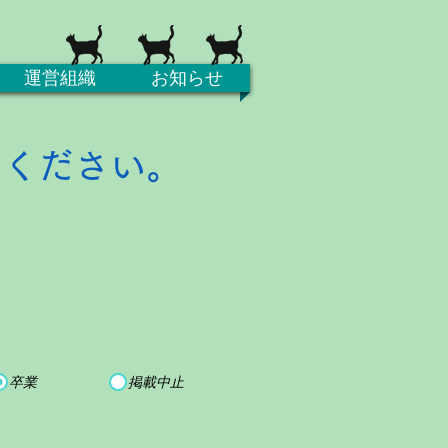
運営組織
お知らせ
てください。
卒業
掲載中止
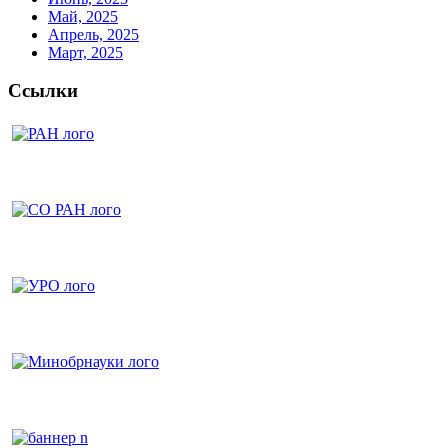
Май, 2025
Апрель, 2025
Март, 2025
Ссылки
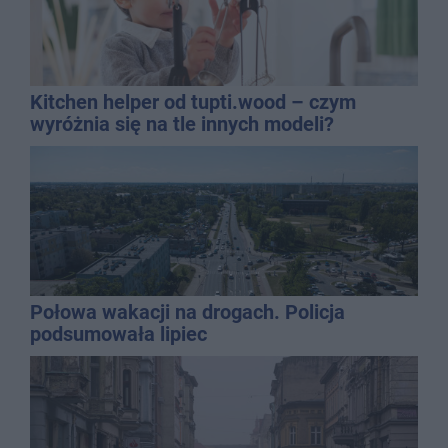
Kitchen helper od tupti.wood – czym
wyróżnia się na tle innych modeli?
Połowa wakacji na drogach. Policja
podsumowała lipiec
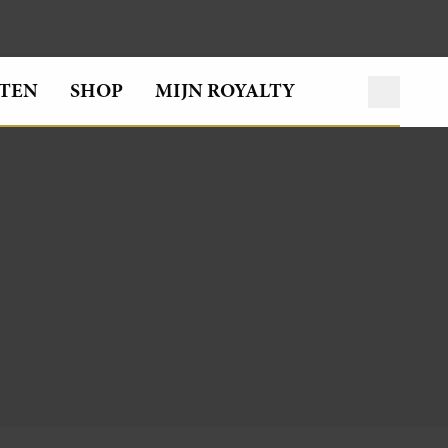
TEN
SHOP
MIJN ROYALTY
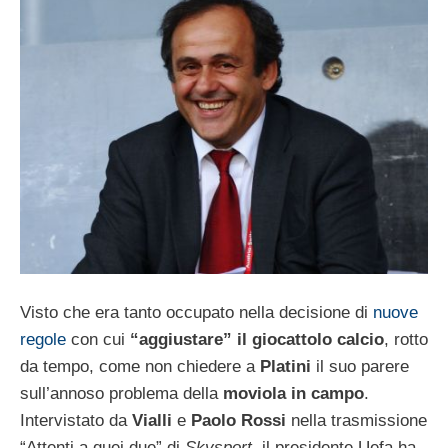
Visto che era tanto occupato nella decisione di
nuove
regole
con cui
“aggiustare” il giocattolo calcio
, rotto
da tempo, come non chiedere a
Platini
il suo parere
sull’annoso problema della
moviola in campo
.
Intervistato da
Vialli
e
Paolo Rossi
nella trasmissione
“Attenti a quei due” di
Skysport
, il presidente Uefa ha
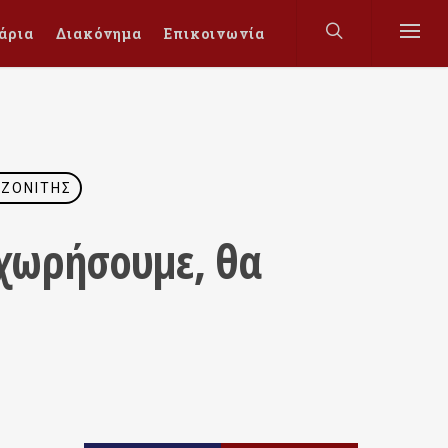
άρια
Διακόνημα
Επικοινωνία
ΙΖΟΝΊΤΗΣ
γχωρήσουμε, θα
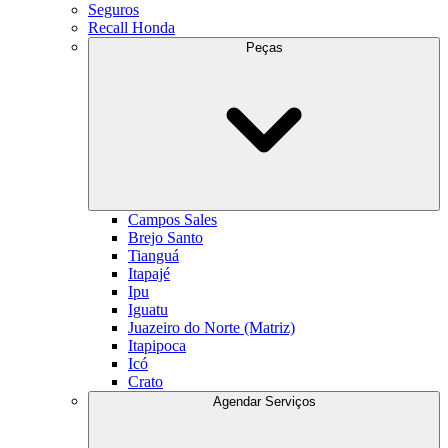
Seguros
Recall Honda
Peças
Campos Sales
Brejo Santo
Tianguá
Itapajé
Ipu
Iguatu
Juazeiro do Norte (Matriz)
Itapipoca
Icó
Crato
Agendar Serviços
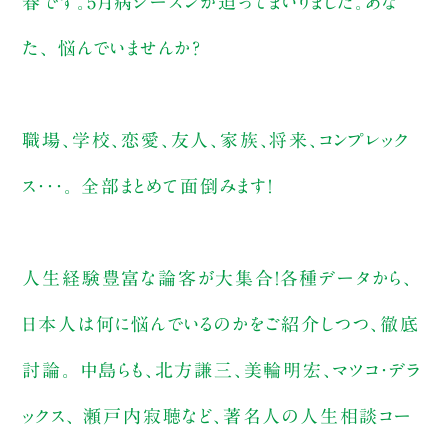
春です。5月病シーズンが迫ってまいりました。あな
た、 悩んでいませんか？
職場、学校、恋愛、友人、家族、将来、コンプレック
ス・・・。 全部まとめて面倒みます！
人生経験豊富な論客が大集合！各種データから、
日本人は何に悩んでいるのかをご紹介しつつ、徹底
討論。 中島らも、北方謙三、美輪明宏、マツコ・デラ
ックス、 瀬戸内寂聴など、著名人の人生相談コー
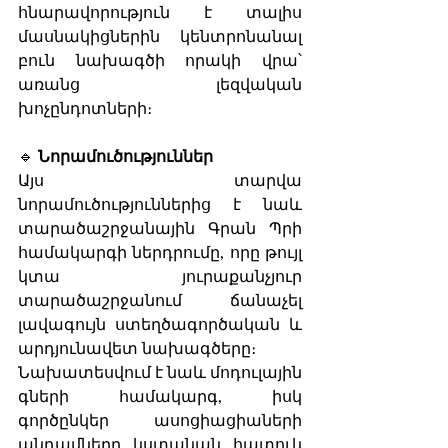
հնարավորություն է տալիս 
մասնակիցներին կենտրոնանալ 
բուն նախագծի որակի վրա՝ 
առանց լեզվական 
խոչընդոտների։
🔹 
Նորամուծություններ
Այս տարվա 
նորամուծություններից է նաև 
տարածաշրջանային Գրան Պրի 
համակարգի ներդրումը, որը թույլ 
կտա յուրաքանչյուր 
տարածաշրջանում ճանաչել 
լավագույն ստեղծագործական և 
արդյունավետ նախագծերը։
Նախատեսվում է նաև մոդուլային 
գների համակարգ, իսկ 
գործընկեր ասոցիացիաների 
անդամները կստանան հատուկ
___
Lines that hold the word "nella" are the ones to copy from the entries above.

WRITTEN SOLUTION:
Visto che era tanto occupato nella decisione di
nella trasmissione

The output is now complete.